Schnelle Abbieger gefährden Senioren am Wohnstift auf der Kronenburg

Zebrastreifen gefordert

Die Bewohner des Seniorenstifts „Auf der Kronenburg“ müssen mit einer gefährlichen Strecke Richtung Stadt und Supermarkt leben. Das soll sich ändern.

Dortmund

, 04.03.2019, 18:27 Uhr / Lesedauer: 2 min
An der Wenkerstraße haben Senioren Mühe, Radweg und Straße zu überqueren.

An der Wenkerstraße haben Senioren Mühe, Radweg und Straße zu überqueren. © Foto Susanne Riese

Die Bewohner des Seniorenstifts „Auf der Kronenburg“ sind großteils nicht sehr flink und wendig. Viele nutzen einen Rollator, wenn sie sich entlang der Märkischen Straße in Richtung Innenstadt aufmachen, etwa um im Edeka, Rewe oder Aldi ein paar Einkäufe zu machen. Wenn sie die Wenkerstraße überqueren, müssten sie aber eigentlich flink und wendig sein. Denn in die nur in eine Richtung befahrbare Seitenstraße biegen Autos mit ordentlich Tempo ein.

Ob dort ein Fußgänger quert, sehen die Fahrer erst spät, denn eine große Infotafel auf dem Seitenstreifen versperrt die Sicht. Ein Fahrradweg macht die Situation zusätzlich kompliziert.
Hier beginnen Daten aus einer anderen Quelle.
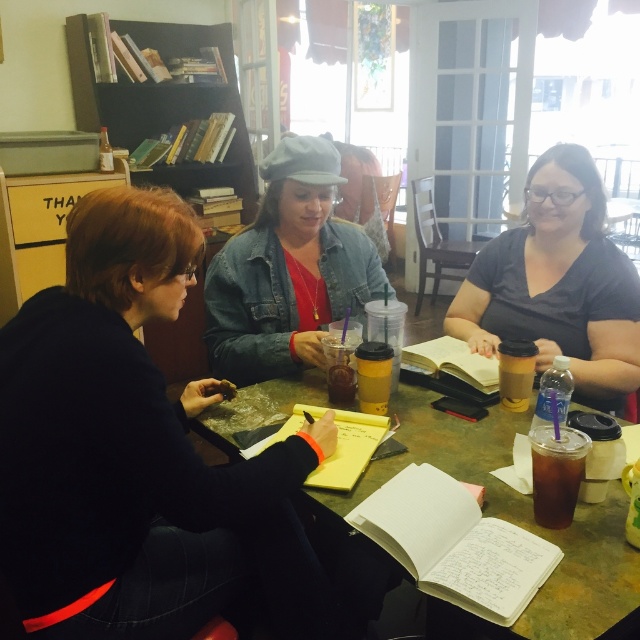 From the picture: Can you confirm if black wood bookshelf at upper left is thinner than dark brown glass at lower right?

No.

Is black wood bookshelf at upper left to the right of dark brown glass at lower right from the viewer's perspective?

In fact, black wood bookshelf at upper left is to the left of dark brown glass at lower right.

Who is more distant from viewer, (173, 35) or (532, 504)?

The point (173, 35) is behind.

Where is `black wood bookshelf at upper left`? This screenshot has width=640, height=640. black wood bookshelf at upper left is located at coordinates (164, 104).

Who is higher up, dark gray matte shirt at center or translucent plastic cup at center?

dark gray matte shirt at center is above.

Who is more distant from viewer, (612, 243) or (504, 372)?

Positioned behind is point (612, 243).

Identify the location of dark gray matte shirt at center. The height and width of the screenshot is (640, 640). (557, 284).

Is point (584, 456) behind point (520, 371)?

No, it is not.

Is point (561, 522) positioned before point (522, 380)?

Yes, it is in front of point (522, 380).

Locate an element on the screen. The height and width of the screenshot is (640, 640). dark brown glass at lower right is located at coordinates (556, 472). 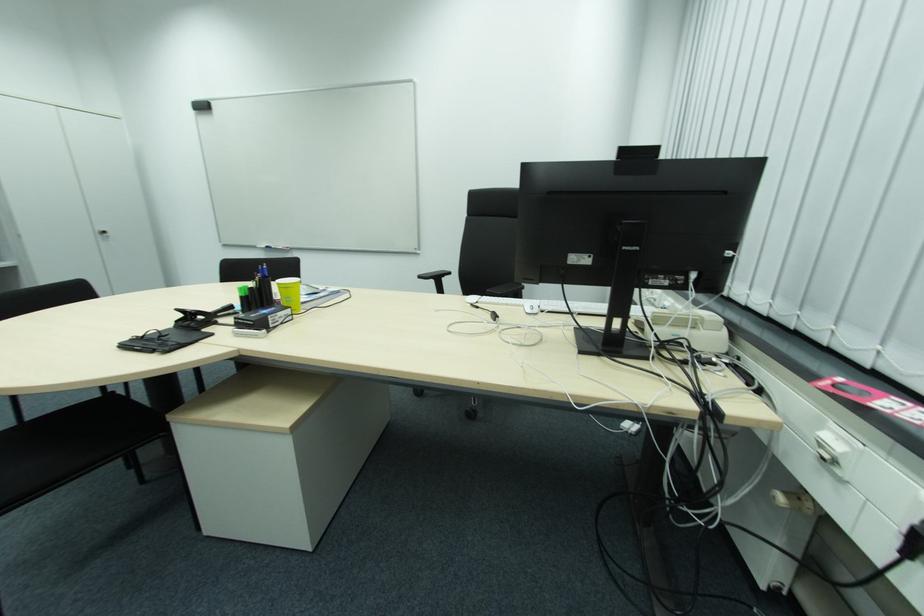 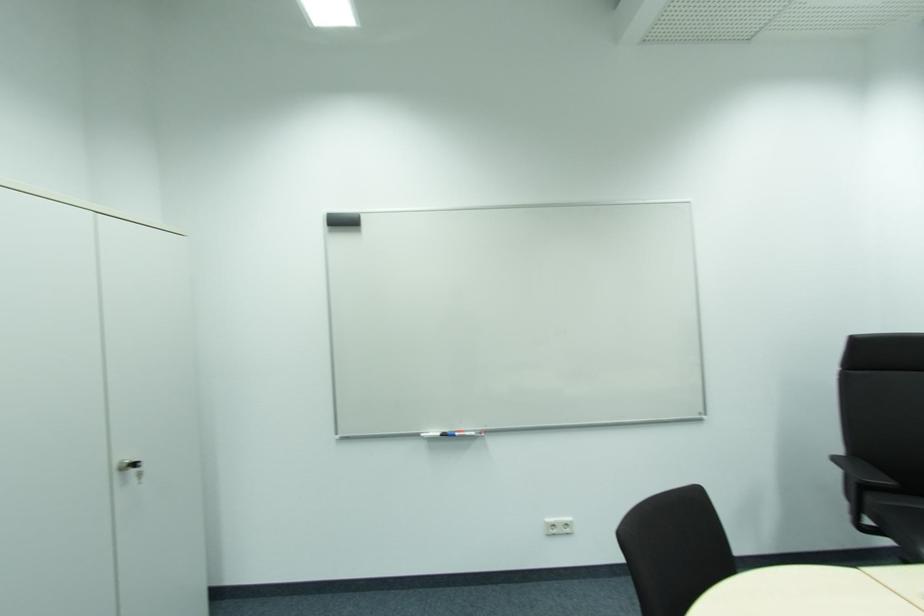 In the second image, find the point that corresponds to pixel 280 248 in the first image.

(464, 434) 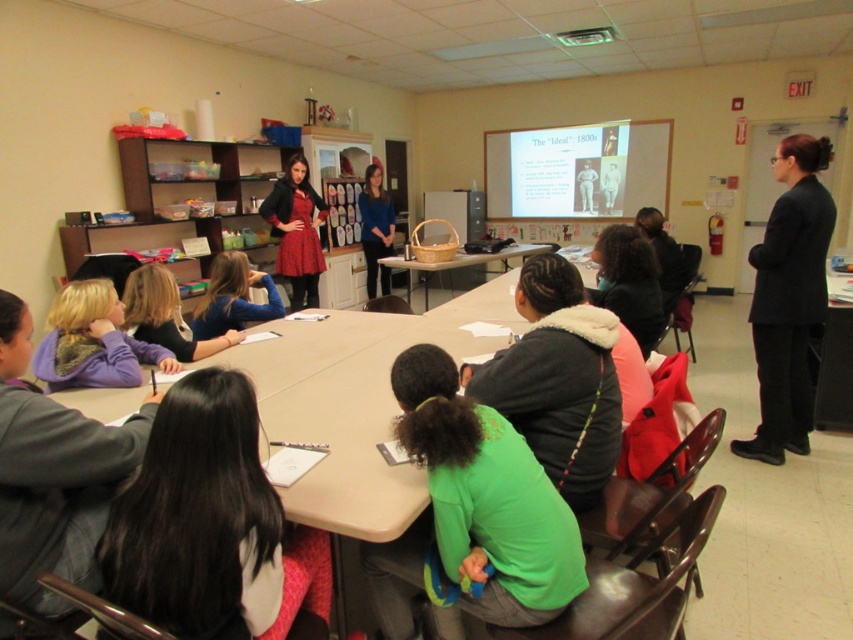 Who is higher up, matte white slide at upper center or wooden table at center?

matte white slide at upper center is higher up.

Is matte white slide at upper center wider than wooden table at center?

Yes.

Identify the location of matte white slide at upper center. (577, 170).

Does green fabric backpack at center have a greater height compared to wooden table at center?

Yes.

Does point (432, 496) come farther from viewer compared to point (403, 256)?

No, (432, 496) is in front of (403, 256).

Between point (532, 522) and point (511, 252), which one is positioned behind?

Point (511, 252)

At what (x,y) coordinates should I click in order to perform the action: click on green fabric backpack at center. Please return your answer as a coordinate pair (x, y). Looking at the image, I should click on (486, 497).

This screenshot has height=640, width=853. Describe the element at coordinates (788, 298) in the screenshot. I see `black matte suit at right` at that location.

Is black matte suit at right smaller than wooden table at center?

Yes, black matte suit at right is smaller than wooden table at center.

Locate an element on the screen. black matte suit at right is located at coordinates (788, 298).

Locate an element on the screen. The image size is (853, 640). black matte suit at right is located at coordinates (788, 298). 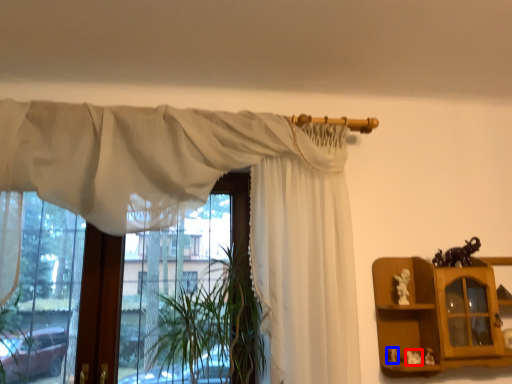 Question: Which object appears farthest to the camera in this image, toy (highlighted by a red box) or toy (highlighted by a blue box)?

Choices:
 (A) toy
 (B) toy

Answer: (B) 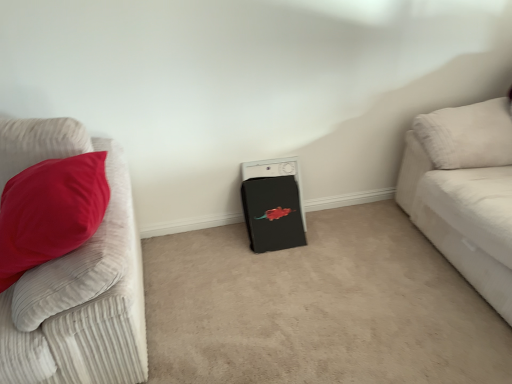 Question: From the image's perspective, is black matte washing machine at center above velvet red pillow at left, placed as the 1th studio couch when sorted from left to right?

Choices:
 (A) no
 (B) yes

Answer: (B)

Question: Is black matte washing machine at center beside velvet red pillow at left, placed as the 1th studio couch when sorted from left to right?

Choices:
 (A) no
 (B) yes

Answer: (A)

Question: Are black matte washing machine at center and velvet red pillow at left, placed as the 2th studio couch when sorted from right to left, far apart?

Choices:
 (A) no
 (B) yes

Answer: (A)

Question: From a real-world perspective, is black matte washing machine at center located beneath velvet red pillow at left, placed as the 1th studio couch when sorted from left to right?

Choices:
 (A) no
 (B) yes

Answer: (B)

Question: Does black matte washing machine at center have a larger size compared to velvet red pillow at left, placed as the 2th studio couch when sorted from right to left?

Choices:
 (A) no
 (B) yes

Answer: (A)

Question: Is black matte washing machine at center at the right side of velvet red pillow at left, placed as the 2th studio couch when sorted from right to left?

Choices:
 (A) yes
 (B) no

Answer: (A)

Question: From the image's perspective, is velvet red pillow at left, placed as the 2th studio couch when sorted from right to left, below white corduroy couch at right, the 2th studio couch when ordered from left to right?

Choices:
 (A) yes
 (B) no

Answer: (A)

Question: Is velvet red pillow at left, placed as the 2th studio couch when sorted from right to left, facing towards white corduroy couch at right, the first studio couch viewed from the right?

Choices:
 (A) yes
 (B) no

Answer: (B)

Question: Is velvet red pillow at left, placed as the 2th studio couch when sorted from right to left, taller than white corduroy couch at right, the first studio couch viewed from the right?

Choices:
 (A) no
 (B) yes

Answer: (A)

Question: Can you confirm if velvet red pillow at left, placed as the 2th studio couch when sorted from right to left, is bigger than white corduroy couch at right, the first studio couch viewed from the right?

Choices:
 (A) no
 (B) yes

Answer: (A)

Question: From a real-world perspective, does velvet red pillow at left, placed as the 2th studio couch when sorted from right to left, stand above white corduroy couch at right, the 2th studio couch when ordered from left to right?

Choices:
 (A) no
 (B) yes

Answer: (B)

Question: Is velvet red pillow at left, placed as the 2th studio couch when sorted from right to left, smaller than white corduroy couch at right, the first studio couch viewed from the right?

Choices:
 (A) no
 (B) yes

Answer: (B)

Question: From a real-world perspective, is white corduroy couch at right, the 2th studio couch when ordered from left to right, below black matte washing machine at center?

Choices:
 (A) yes
 (B) no

Answer: (B) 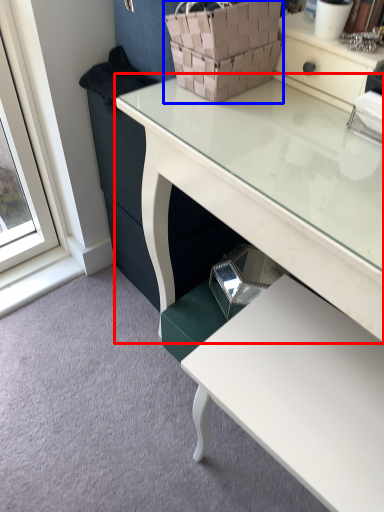 Question: Which object is closer to the camera taking this photo, desk (highlighted by a red box) or basket (highlighted by a blue box)?

Choices:
 (A) desk
 (B) basket

Answer: (A) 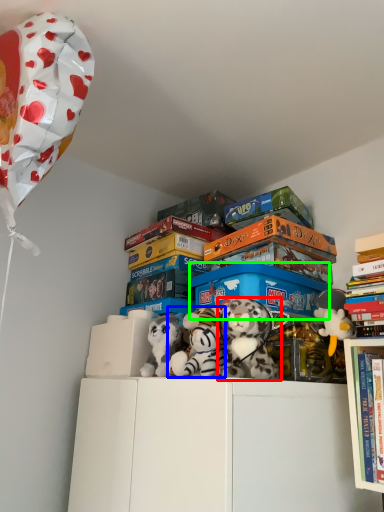 Question: Which object is the farthest from toy (highlighted by a red box)? Choose among these: toy (highlighted by a blue box) or storage box (highlighted by a green box).

Choices:
 (A) toy
 (B) storage box

Answer: (B) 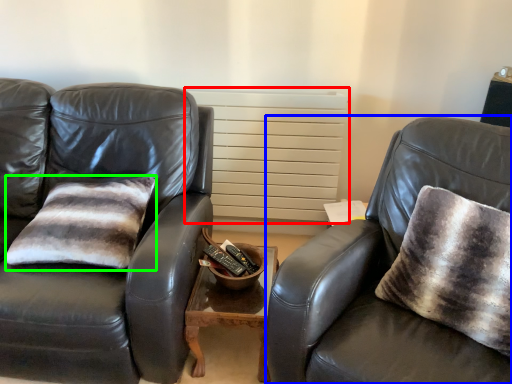 Question: Considering the real-world distances, which object is closest to radiator (highlighted by a red box)? chair (highlighted by a blue box) or pillow (highlighted by a green box).

Choices:
 (A) chair
 (B) pillow

Answer: (B) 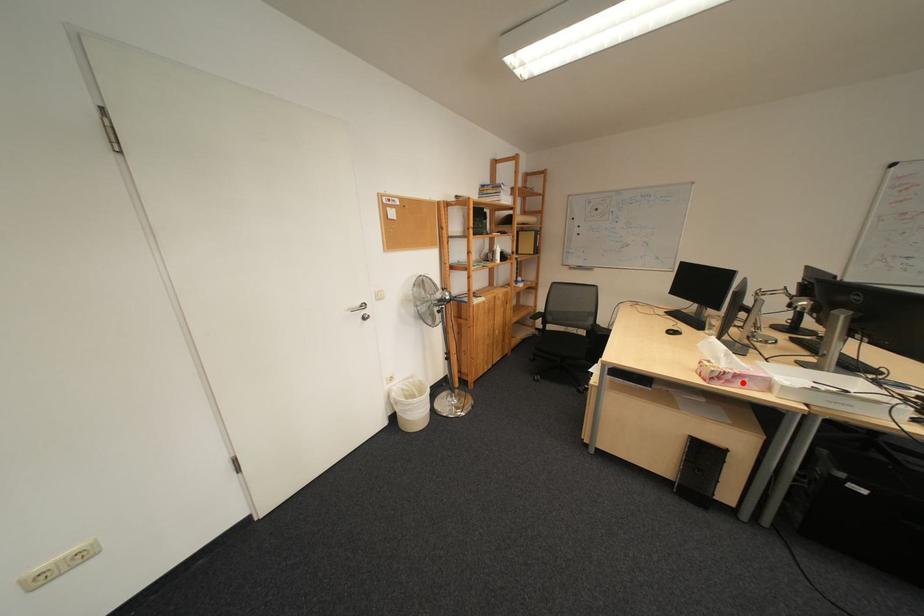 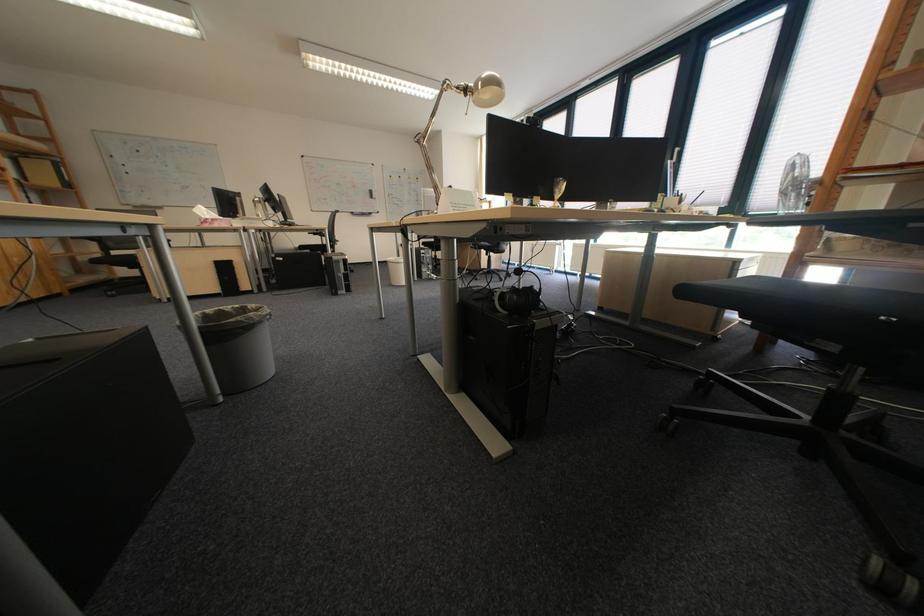 Locate, in the second image, the point that corresponds to the highlighted location in the first image.

(225, 225) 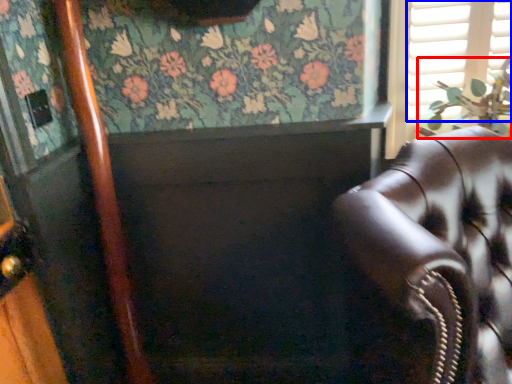 Question: Which of the following is the closest to the observer, plant (highlighted by a red box) or shutter (highlighted by a blue box)?

Choices:
 (A) plant
 (B) shutter

Answer: (A) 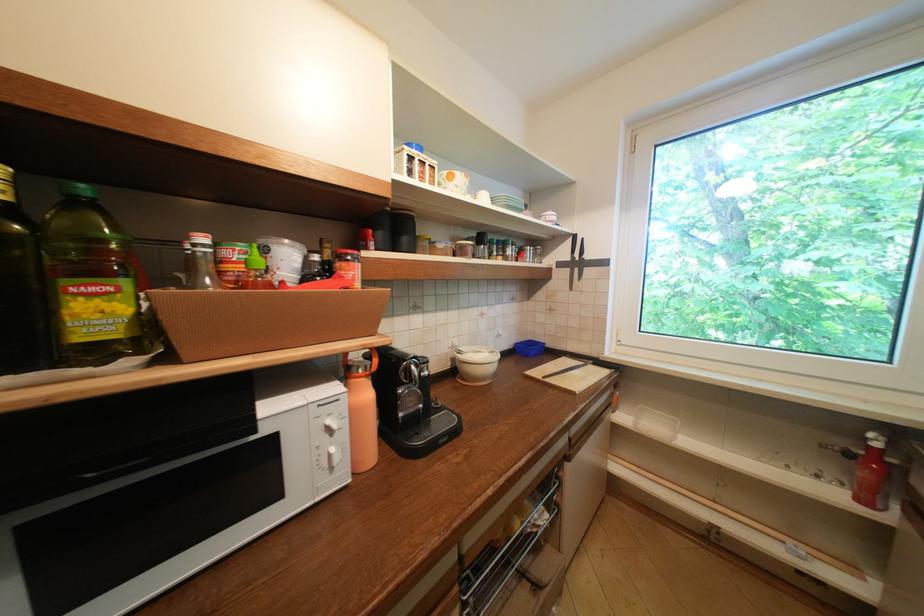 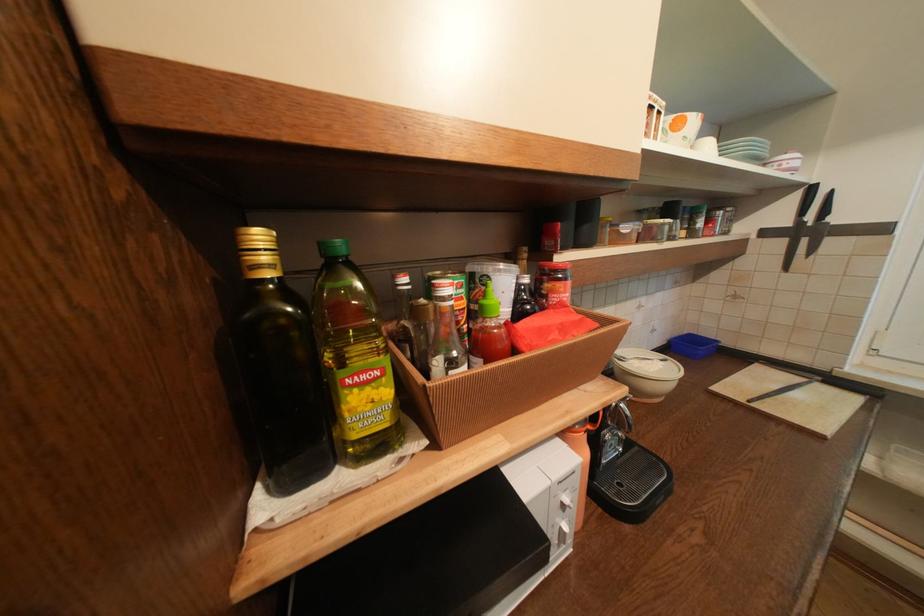 Where in the second image is the point corresponding to (110,291) from the first image?

(379, 377) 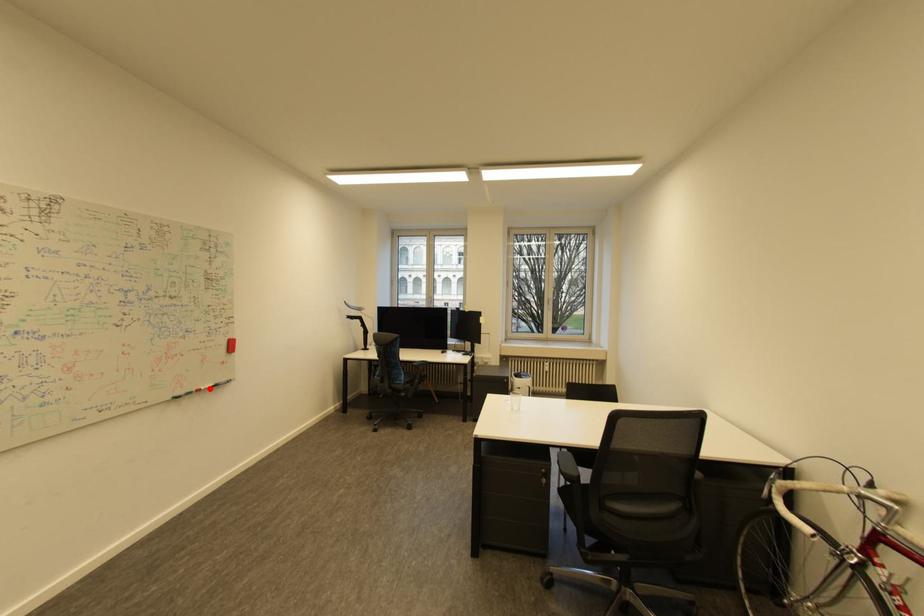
Die schwächsten Beteiligten in diesem Zusammenspiel sind die Fußgänger, und unter ihnen Kinder, Beeinträchtigte und ältere Menschen.

Termin vor Ort

Die Fraktion FDP/KE in der Bezirksvertretung (BV) Innenstadt-Ost macht auf die problematische Stelle aufmerksam und begutachtete die Lage vor Ort mit dem Seniorenbeirat. Gemeinsam fordern sie einen Zebrastreifen für die Wenkerstraße. „Es kommt hier oft zu Vollbremsungen“, sagt BV-Mitglied Joachim Höfer. „Das ist eine gefährliche Ecke für Senioren.“ Ein Zebrastreifen wäre aus Sicht der FDP/KE ein gutes Mittel, diese Ecke zu entschärfen. „Und das wäre einfacher umzusetzen als eine Ampel.“

Horst Wesnigk vom Seniorenbeirat befürwortet diese Lösung. „Das ist aus unserer Sicht sinnvoll, denn hier gehen viele ältere Bewohner Richtung Innenstadt oder einfach nur spazieren.“

Die Zwei-Mann-Fraktion von Joachim Höfer und Tobias Klein-Endebrock will in einer der nächsten Sitzungen der Bezirksvertretung Innenstadt-Ost einen Antrag in Sachen Zebrastreifen für die Wenkerstraße stellen.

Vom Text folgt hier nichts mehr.